◆ **ABOUT THIS EXERCISE**
Beginning with the line that has "principles of humanity during conflict." in it, transcribe the listing exactly through its final line, and add nothing.
[Opening GIVEN DATA section]
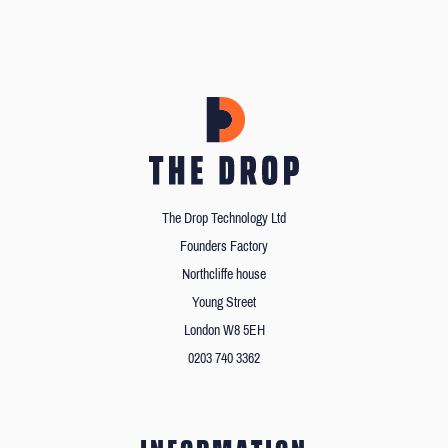
The Drop Technology Ltd
Founders Factory
Northcliffe house
Young Street
London W8 5EH
0203 740 3362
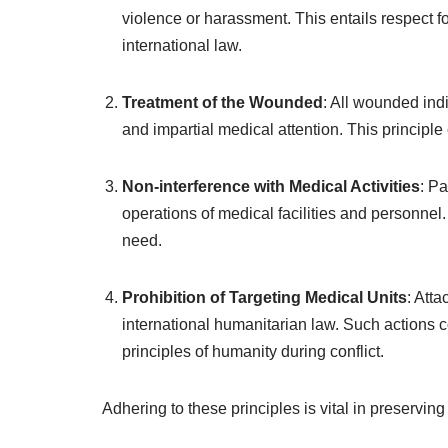
violence or harassment. This entails respect fo
international law.
Treatment of the Wounded
: All wounded indi
and impartial medical attention. This principl
Non-interference with Medical Activities
: Pa
operations of medical facilities and personnel.
need.
Prohibition of Targeting Medical Units
: Atta
international humanitarian law. Such actions 
principles of humanity during conflict.
Adhering to these principles is vital in preserving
[Closing GIVEN DATA section]
◆ **EXPECTED ANSWER**
principles of humanity during conflict.
Adhering to these principles is vital in preserving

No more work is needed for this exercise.